Re: XFS reflink copy to different filesystem performance question

From: Dave Chinner <david@fromorbit.com>
To: nate <linux-xfs@linuxpowered.net>
Cc: linux-xfs@vger.kernel.org
Subject: Re: XFS reflink copy to different filesystem performance question
Date: Thu, 17 Mar 2022 09:23:04 +1100	[thread overview]
Message-ID: <20220316222304.GR3927073@dread.disaster.area> (raw)
In-Reply-To: <e99689e6c1232ffb564b0c2aecd8b0dd@linuxpowered.net>

On Wed, Mar 16, 2022 at 10:08:30AM -0700, nate wrote:
> On 2022-03-16 1:33, Dave Chinner wrote:
> 
> > Yeah, Veeam appears to use the shared data extent functionality in
> > XFS for deduplication and cloning. reflink is the use facing name
> > for space efficient file cloning (via cp --reflink).
> 
> I read bits and pieces about cp --reflink, I guess using that would be
> a more "standard" *nix way of using dedupe?

reflink is not dedupe. file clones simply make a copy by reference,
so it doesn't duplicate the data in the first place.

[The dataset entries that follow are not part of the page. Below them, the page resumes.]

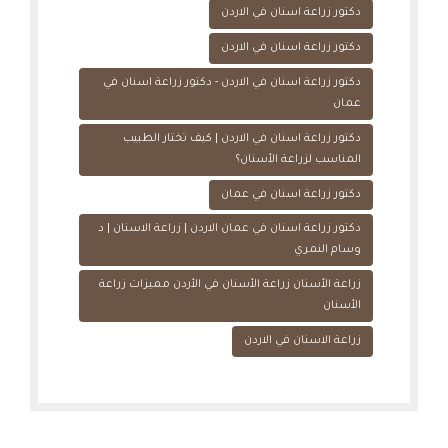
دكتور زراعة اسنان في الاردن
دكتور زراعة اسنان في الاردن
دكتور زراعة اسنان في الاردن - دكتور زراعة اسنان في
عمان
دكتور زراعة اسنان في الاردن | كيف تختار الطبيب
المناسب لزراعة الأسنان؟
دكتور زراعة اسنان في عمان
دكتور زراعة اسنان في عمان الاردن | زراعة الاسنان | د
وسام النمري
زراعة الأسنان زراعة الأسنان في الأردن مميزات زراعة
الأسنان
زراعة الاسنان في الاردن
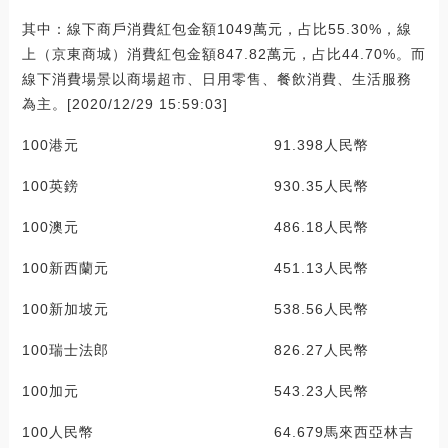
其中：線下商戶消費紅包金額1049萬元，占比55.30%，線
上（京東商城）消費紅包金額847.82萬元，占比44.70%。而
線下消費場景以商場超市、日用零售、餐飲消費、生活服務
為主。[2020/12/29 15:59:03]
100港元 91.398人民幣
100英鎊 930.35人民幣
100澳元 486.18人民幣
100新西蘭元 451.13人民幣
100新加坡元 538.56人民幣
100瑞士法郎 826.27人民幣
100加元 543.23人民幣
100人民幣 64.679馬來西亞林吉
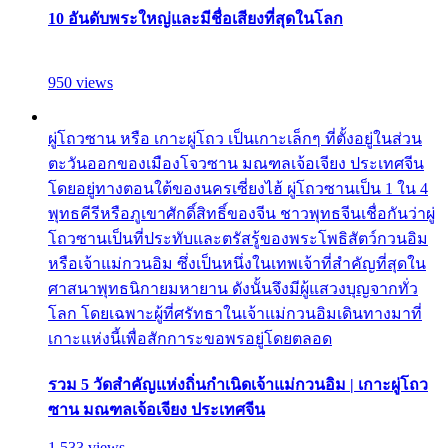
10 อันดับพระใหญ่และมีชื่อเสียงที่สุดในโลก
950 views
ผู่โถวซาน หรือ เกาะผู่โถว เป็นเกาะเล็กๆ ที่ตั้งอยู่ในส่วน
ตะวันออกของเมืองโจวซาน มณฑลเจ้อเจียง ประเทศจีน
โดยอยู่ทางตอนใต้ของนครเซี่ยงไฮ้ ผู่โถวซานเป็น 1 ใน 4
พุทธคีรีหรือภูเขาศักดิ์สิทธิ์ของจีน ชาวพุทธจีนเชื่อกันว่าผู่
โถวซานเป็นที่ประทับและตรัสรู้ของพระโพธิสัตว์กวนอิม
หรือเจ้าแม่กวนอิม ซึ่งเป็นหนึ่งในเทพเจ้าที่สำคัญที่สุดใน
ศาสนาพุทธนิกายมหายาน ดังนั้นจึงมีผู้แสวงบุญจากทั่ว
โลก โดยเฉพาะผู้ที่ศรัทธาในเจ้าแม่กวนอิมเดินทางมาที่
เกาะแห่งนี้เพื่อสักการะขอพรอยู่โดยตลอด
รวม 5 วัดสำคัญแห่งถิ่นกำเนิดเจ้าแม่กวนอิม | เกาะผู่โถว
ซาน มณฑลเจ้อเจียง ประเทศจีน
1,533 views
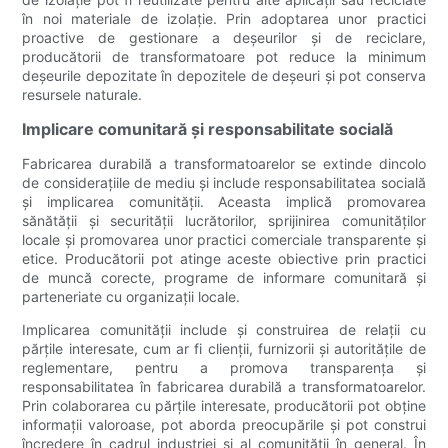
în noi materiale de izolație. Prin adoptarea unor practici
proactive de gestionare a deșeurilor și de reciclare,
producătorii de transformatoare pot reduce la minimum
deșeurile depozitate în depozitele de deșeuri și pot conserva
resursele naturale.
Implicare comunitară și responsabilitate socială
Fabricarea durabilă a transformatoarelor se extinde dincolo
de considerațiile de mediu și include responsabilitatea socială
și implicarea comunității. Aceasta implică promovarea
sănătății și securității lucrătorilor, sprijinirea comunităților
locale și promovarea unor practici comerciale transparente și
etice. Producătorii pot atinge aceste obiective prin practici
de muncă corecte, programe de informare comunitară și
parteneriate cu organizații locale.
Implicarea comunității include și construirea de relații cu
părțile interesate, cum ar fi clienții, furnizorii și autoritățile de
reglementare, pentru a promova transparența și
responsabilitatea în fabricarea durabilă a transformatoarelor.
Prin colaborarea cu părțile interesate, producătorii pot obține
informații valoroase, pot aborda preocupările și pot construi
încredere în cadrul industriei și al comunității în general. În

IOWs, it ends
up with a single physical copy that has multiple references to it.

dedupe is done by a different operation, which requires comparing
the data in two different locations and if they are the same
reducing it to a single physical copy with multiple references.

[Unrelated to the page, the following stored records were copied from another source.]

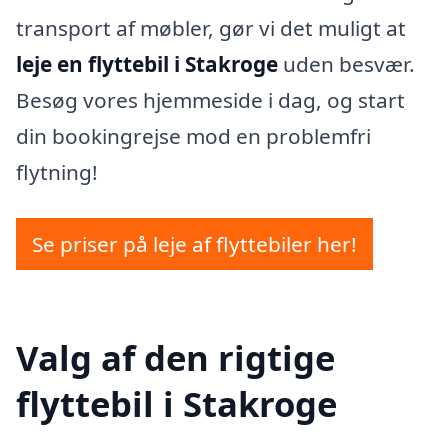
transport af møbler, gør vi det muligt at
leje en flyttebil i Stakroge
uden besvær.
Besøg vores hjemmeside i dag, og start
din bookingrejse mod en problemfri
flytning!
Se priser på leje af flyttebiler her!
Valg af den rigtige
flyttebil i Stakroge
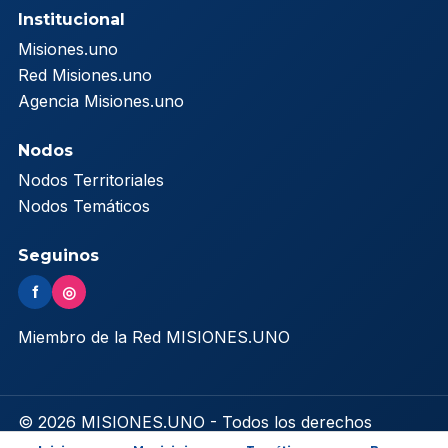
Institucional
Misiones.uno
Red Misiones.uno
Agencia Misiones.uno
Nodos
Nodos Territoriales
Nodos Temáticos
Seguinos
f
◎
Miembro de la Red MISIONES.UNO
© 2026 MISIONES.UNO - Todos los derechos
reservados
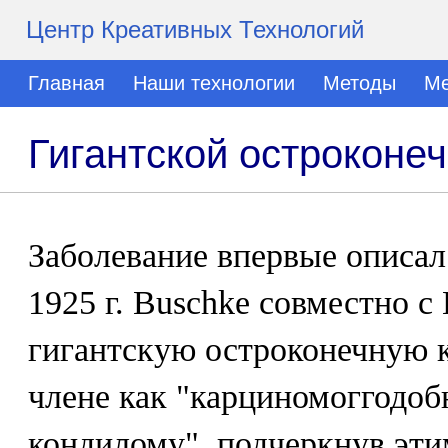
Центр Креативных Технологий
Главная
Наши технологии
Методы
Ме
Гигантской остроконе
Заболевание впервые описал B
1925 г. Buschke совместно с
гигантскую остроконечную 
члене как "карциномоггодо
кондилому", подчеркнув эти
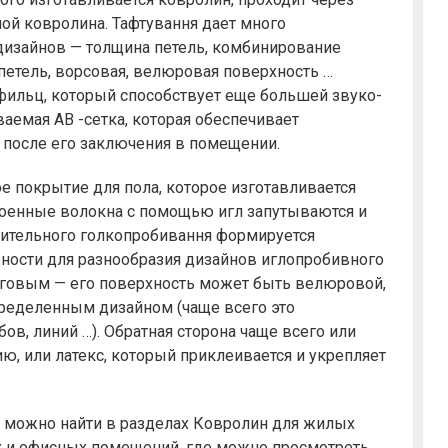
ой ковролина. Тафтування дает много
дизайнов — толщина петель, комбинирование
петель, ворсовая, велюровая поверхность …
фильц, который способствует еще большей звуко-
ваемая AB -сетка, которая обеспечивает
 после его заключения в помещении.
е покрытие для пола, которое изготавливается
лоенные волокна с помощью игл запутываются и
нительного голкопробивання формируется
жности для разнообразия дизайнов иглопробивного
говым — его поверхность может быть велюровой,
определенным дизайном (чаще всего это
в, линий …). Обратная сторона чаще всего или
ю, или латекс, который приклеивается и укрепляет
можно найти в разделах Ковролин для жилых
 и офисных помещений, где можно просмотреть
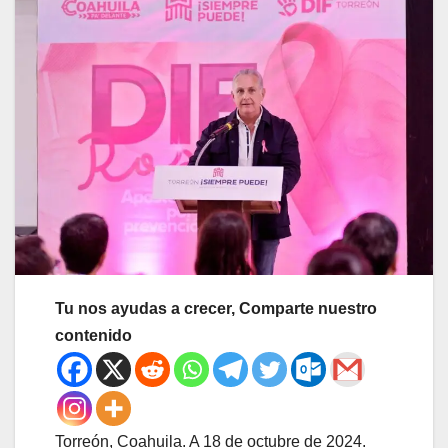
Tu nos ayudas a crecer, Comparte nuestro
contenido
Torreón, Coahuila. A 18 de octubre de 2024.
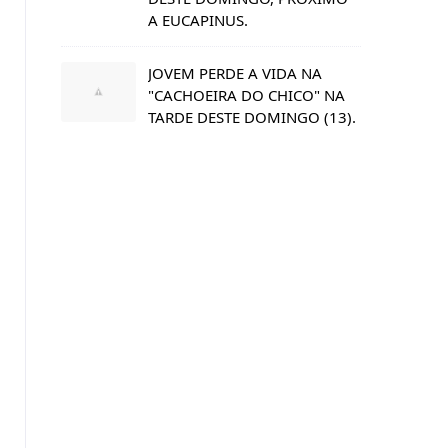
A EUCAPINUS.
JOVEM PERDE A VIDA NA
"CACHOEIRA DO CHICO" NA
TARDE DESTE DOMINGO (13).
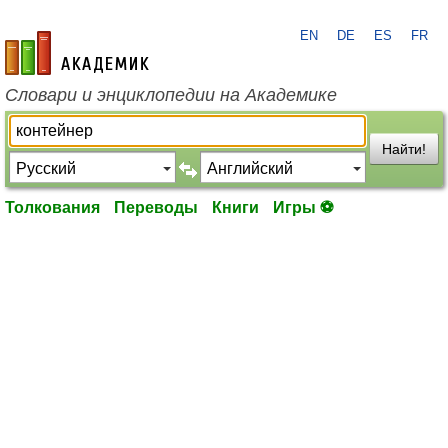
EN
DE
ES
FR
academic.ru
Словари и энциклопедии на Академике
Найти!
Толкования
Переводы
Книги
Игры ⚽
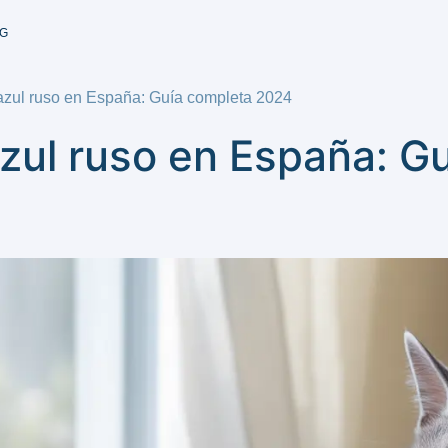
G
 azul ruso en España: Guía completa 2024
azul ruso en España: G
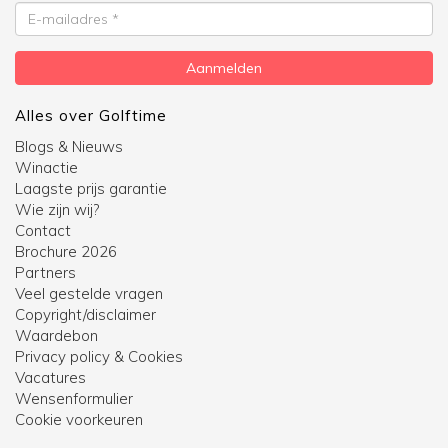
E-
mailadres
Aanmelden
Alles over Golftime
Blogs & Nieuws
Winactie
Laagste prijs garantie
Wie zijn wij?
Contact
Brochure 2026
Partners
Veel gestelde vragen
Copyright/disclaimer
Waardebon
Privacy policy & Cookies
Vacatures
Wensenformulier
Cookie voorkeuren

In the end they look the same on disk (shared physical extent with
multiple references) but the operations are distinctly different.

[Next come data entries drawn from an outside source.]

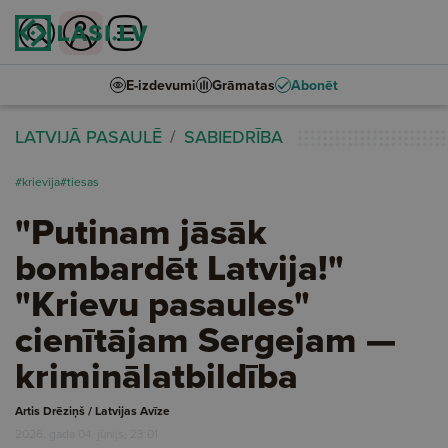
E-izdevumi
Grāmatas
Abonēt
LATVIJĀ PASAULĒ
SABIEDRĪBA
#krievija
#tiesas
"Putinam jāsāk
bombardēt Latvija!"
"Krievu pasaules"
cienītājam Sergejam —
kriminālatbildība
Artis Drēziņš / Latvijas Avīze
2026. gada 04. jūnijs, 23:01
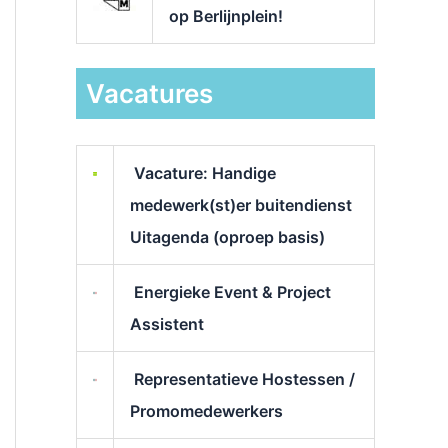
op Berlijnplein!
Vacatures
Vacature: Handige
medewerk(st)er buitendienst
Uitagenda (oproep basis)
Energieke Event & Project
Assistent
Representatieve Hostessen /
Promomedewerkers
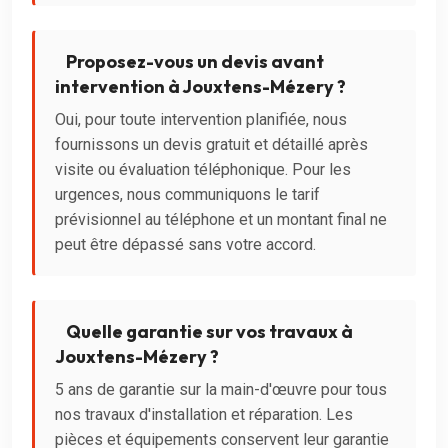
Proposez-vous un devis avant
intervention à Jouxtens-Mézery ?
Oui, pour toute intervention planifiée, nous
fournissons un devis gratuit et détaillé après
visite ou évaluation téléphonique. Pour les
urgences, nous communiquons le tarif
prévisionnel au téléphone et un montant final ne
peut être dépassé sans votre accord.
Quelle garantie sur vos travaux à
Jouxtens-Mézery ?
5 ans de garantie sur la main-d'œuvre pour tous
nos travaux d'installation et réparation. Les
pièces et équipements conservent leur garantie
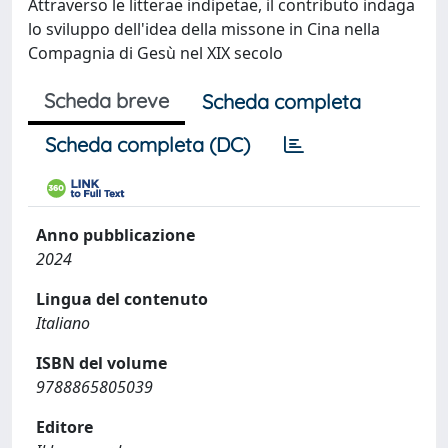
Attraverso le litterae indipetae, il contributo indaga
lo sviluppo dell'idea della missone in Cina nella
Compagnia di Gesù nel XIX secolo
Scheda breve
Scheda completa
Scheda completa (DC)
Anno pubblicazione
2024
Lingua del contenuto
Italiano
ISBN del volume
9788865805039
Editore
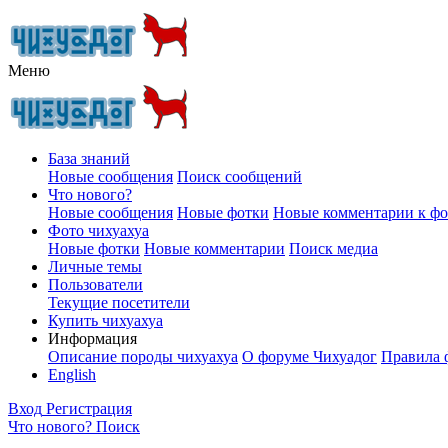
Меню
База знаний
Новые сообщения
Поиск сообщений
Что нового?
Новые сообщения
Новые фотки
Новые комментарии к ф
Фото чихуахуа
Новые фотки
Новые комментарии
Поиск медиа
Личные темы
Пользователи
Текущие посетители
Купить чихуахуа
Информация
Описание породы чихуахуа
О форуме Чихуадог
Правила 
English
Вход
Регистрация
Что нового?
Поиск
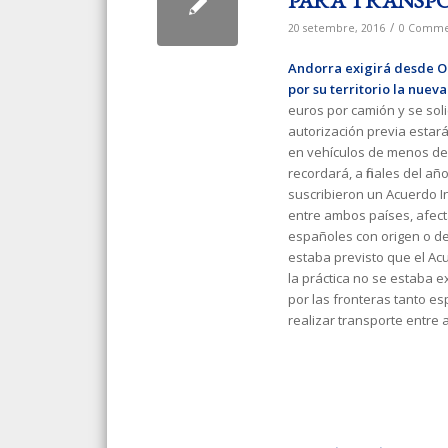
PARA TRANSPO
/
20 setembre, 2016
0 Comme
Andorra exigirá desde Oc
por su territorio la nuev
euros por camión y se soli
autorización previa estar
en vehículos de menos de 
recordará, a finales del a
suscribieron un Acuerdo I
entre ambos países, afecta
españoles con origen o dest
estaba previsto que el Acu
la práctica no se estaba e
por las fronteras tanto e
realizar transporte entre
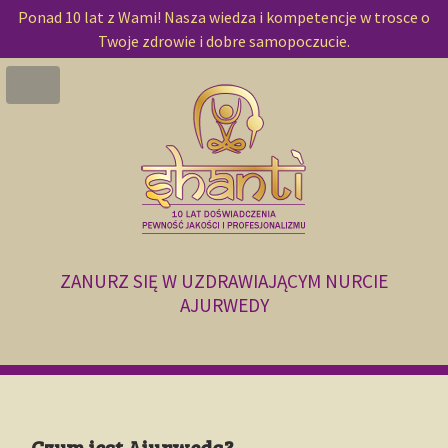
Ponad 10 lat z Wami! Nasza wiedza i kompetencje w trosce o
Twoje zdrowie i dobre samopoczucie.
ZANURZ SIĘ W UZDRAWIAJĄCYM NURCIE
AJURWEDY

> For example cp --reflink then
> using rsync to do a delta sync against the new copy(to get the updates?
> Not that I have a need to do this just curious on the workflow.

IIUC, you are asking about whether you can run a reflink copy on
the destination before you run rsync, then do a delta sync using
rsync to only move the changed blocks, so only store the changed
blocks in the backup image?

If so, then yes. This is how a reflink-based file-level backup farm
would work. It is very similar to a hardlink based farm, but instead
of keeping a repository of every version of the every file that is
backed up in an object store and then creating the directory
structure via hardlinks to the object store, it creates the new
directory structure with reflink copies of the previous version and
then does delta updates to the files directly.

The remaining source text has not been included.